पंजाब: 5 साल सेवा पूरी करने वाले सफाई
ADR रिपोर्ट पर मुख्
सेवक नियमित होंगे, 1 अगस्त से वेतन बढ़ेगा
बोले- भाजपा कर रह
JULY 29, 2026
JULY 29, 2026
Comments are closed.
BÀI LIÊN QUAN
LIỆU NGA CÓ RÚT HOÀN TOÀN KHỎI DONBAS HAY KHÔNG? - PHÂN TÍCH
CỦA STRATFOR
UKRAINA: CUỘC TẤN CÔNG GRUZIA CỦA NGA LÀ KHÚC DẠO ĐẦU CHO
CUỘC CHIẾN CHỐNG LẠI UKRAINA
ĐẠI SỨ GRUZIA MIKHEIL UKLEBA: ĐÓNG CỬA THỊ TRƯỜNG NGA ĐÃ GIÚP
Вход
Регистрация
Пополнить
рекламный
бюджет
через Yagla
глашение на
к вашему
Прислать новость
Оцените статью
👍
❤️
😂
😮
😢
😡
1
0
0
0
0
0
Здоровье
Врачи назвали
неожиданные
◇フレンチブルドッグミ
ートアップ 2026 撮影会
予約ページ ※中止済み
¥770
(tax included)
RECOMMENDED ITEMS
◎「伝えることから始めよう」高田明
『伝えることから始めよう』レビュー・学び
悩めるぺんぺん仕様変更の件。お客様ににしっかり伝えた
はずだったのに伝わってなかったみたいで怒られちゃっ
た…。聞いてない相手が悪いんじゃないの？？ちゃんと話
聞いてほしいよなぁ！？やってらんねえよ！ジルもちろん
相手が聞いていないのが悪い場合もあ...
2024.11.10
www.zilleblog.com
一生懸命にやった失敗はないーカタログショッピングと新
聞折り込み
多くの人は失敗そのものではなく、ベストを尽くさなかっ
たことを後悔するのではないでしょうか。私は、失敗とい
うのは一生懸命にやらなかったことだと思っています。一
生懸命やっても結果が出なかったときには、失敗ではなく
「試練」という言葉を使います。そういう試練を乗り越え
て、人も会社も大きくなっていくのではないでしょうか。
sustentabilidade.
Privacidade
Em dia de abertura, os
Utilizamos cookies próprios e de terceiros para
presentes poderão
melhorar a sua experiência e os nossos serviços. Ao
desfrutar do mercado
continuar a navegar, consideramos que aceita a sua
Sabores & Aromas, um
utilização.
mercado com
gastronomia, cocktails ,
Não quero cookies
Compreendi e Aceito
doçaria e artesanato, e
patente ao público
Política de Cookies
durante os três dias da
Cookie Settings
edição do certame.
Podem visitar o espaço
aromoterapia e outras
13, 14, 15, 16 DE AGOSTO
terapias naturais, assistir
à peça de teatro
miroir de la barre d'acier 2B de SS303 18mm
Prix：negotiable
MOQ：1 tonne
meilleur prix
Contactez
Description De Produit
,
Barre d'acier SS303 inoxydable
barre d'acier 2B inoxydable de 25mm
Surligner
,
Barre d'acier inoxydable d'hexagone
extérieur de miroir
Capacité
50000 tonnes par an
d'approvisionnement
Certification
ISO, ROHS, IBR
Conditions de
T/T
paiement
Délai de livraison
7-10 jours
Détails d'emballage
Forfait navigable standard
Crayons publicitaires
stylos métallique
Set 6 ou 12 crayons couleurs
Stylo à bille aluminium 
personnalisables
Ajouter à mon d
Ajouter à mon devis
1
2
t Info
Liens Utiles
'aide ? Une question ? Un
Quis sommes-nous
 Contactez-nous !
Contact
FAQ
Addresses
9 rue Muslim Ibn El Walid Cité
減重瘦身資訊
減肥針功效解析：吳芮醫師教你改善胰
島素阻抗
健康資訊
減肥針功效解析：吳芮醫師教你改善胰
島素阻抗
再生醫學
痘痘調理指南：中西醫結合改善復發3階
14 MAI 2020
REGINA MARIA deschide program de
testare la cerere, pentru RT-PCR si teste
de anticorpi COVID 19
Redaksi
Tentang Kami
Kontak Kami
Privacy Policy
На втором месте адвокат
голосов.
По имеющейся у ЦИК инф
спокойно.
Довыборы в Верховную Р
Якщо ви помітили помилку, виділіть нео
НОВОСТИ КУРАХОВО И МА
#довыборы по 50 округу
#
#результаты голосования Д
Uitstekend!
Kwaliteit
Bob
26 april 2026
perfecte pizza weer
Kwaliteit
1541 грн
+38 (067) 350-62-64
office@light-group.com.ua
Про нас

**What you will do**
All of the material above must be transcribed exactly, with no line dropped.

**Result of this exercise**
पंजाब: 5 साल सेवा पूरी करने वाले सफाई
ADR रिपोर्ट पर मुख्
सेवक नियमित होंगे, 1 अगस्त से वेतन बढ़ेगा
बोले- भाजपा कर रह
JULY 29, 2026
JULY 29, 2026
Comments are closed.
BÀI LIÊN QUAN
LIỆU NGA CÓ RÚT HOÀN TOÀN KHỎI DONBAS HAY KHÔNG? - PHÂN TÍCH
CỦA STRATFOR
UKRAINA: CUỘC TẤN CÔNG GRUZIA CỦA NGA LÀ KHÚC DẠO ĐẦU CHO
CUỘC CHIẾN CHỐNG LẠI UKRAINA
ĐẠI SỨ GRUZIA MIKHEIL UKLEBA: ĐÓNG CỬA THỊ TRƯỜNG NGA ĐÃ GIÚP
Вход
Регистрация
Пополнить
рекламный
бюджет
через Yagla
глашение на
к вашему
Прислать новость
Оцените статью
👍
❤️
😂
😮
😢
😡
1
0
0
0
0
0
Здоровье
Врачи назвали
неожиданные
◇フレンチブルドッグミ
ートアップ 2026 撮影会
予約ページ ※中止済み
¥770
(tax included)
RECOMMENDED ITEMS
◎「伝えることから始めよう」高田明
『伝えることから始めよう』レビュー・学び
悩めるぺんぺん仕様変更の件。お客様ににしっかり伝えた
はずだったのに伝わってなかったみたいで怒られちゃっ
た…。聞いてない相手が悪いんじゃないの？？ちゃんと話
聞いてほしいよなぁ！？やってらんねえよ！ジルもちろん
相手が聞いていないのが悪い場合もあ...
2024.11.10
www.zilleblog.com
一生懸命にやった失敗はないーカタログショッピングと新
聞折り込み
多くの人は失敗そのものではなく、ベストを尽くさなかっ
たことを後悔するのではないでしょうか。私は、失敗とい
うのは一生懸命にやらなかったことだと思っています。一
生懸命やっても結果が出なかったときには、失敗ではなく
「試練」という言葉を使います。そういう試練を乗り越え
て、人も会社も大きくなっていくのではないでしょうか。
sustentabilidade.
Privacidade
Em dia de abertura, os
Utilizamos cookies próprios e de terceiros para
presentes poderão
melhorar a sua experiência e os nossos serviços. Ao
desfrutar do mercado
continuar a navegar, consideramos que aceita a sua
Sabores & Aromas, um
utilização.
mercado com
gastronomia, cocktails ,
Não quero cookies
Compreendi e Aceito
doçaria e artesanato, e
patente ao público
Política de Cookies
durante os três dias da
Cookie Settings
edição do certame.
Podem visitar o espaço
aromoterapia e outras
13, 14, 15, 16 DE AGOSTO
terapias naturais, assistir
à peça de teatro
miroir de la barre d'acier 2B de SS303 18mm
Prix：negotiable
MOQ：1 tonne
meilleur prix
Contactez
Description De Produit
,
Barre d'acier SS303 inoxydable
barre d'acier 2B inoxydable de 25mm
Surligner
,
Barre d'acier inoxydable d'hexagone
extérieur de miroir
Capacité
50000 tonnes par an
d'approvisionnement
Certification
ISO, ROHS, IBR
Conditions de
T/T
paiement
Délai de livraison
7-10 jours
Détails d'emballage
Forfait navigable standard
Crayons publicitaires
stylos métallique
Set 6 ou 12 crayons couleurs
Stylo à bille aluminium 
personnalisables
Ajouter à mon d
Ajouter à mon devis
1
2
t Info
Liens Utiles
'aide ? Une question ? Un
Quis sommes-nous
 Contactez-nous !
Contact
FAQ
Addresses
9 rue Muslim Ibn El Walid Cité
減重瘦身資訊
減肥針功效解析：吳芮醫師教你改善胰
島素阻抗
健康資訊
減肥針功效解析：吳芮醫師教你改善胰
島素阻抗
再生醫學
痘痘調理指南：中西醫結合改善復發3階
14 MAI 2020
REGINA MARIA deschide program de
testare la cerere, pentru RT-PCR si teste
de anticorpi COVID 19
Redaksi
Tentang Kami
Kontak Kami
Privacy Policy
На втором месте адвокат
голосов.
По имеющейся у ЦИК инф
спокойно.
Довыборы в Верховную Р
Якщо ви помітили помилку, виділіть нео
НОВОСТИ КУРАХОВО И МА
#довыборы по 50 округу
#
#результаты голосования Д
Uitstekend!
Kwaliteit
Bob
26 april 2026
perfecte pizza weer
Kwaliteit
1541 грн
+38 (067) 350-62-64
office@light-group.com.ua
Про нас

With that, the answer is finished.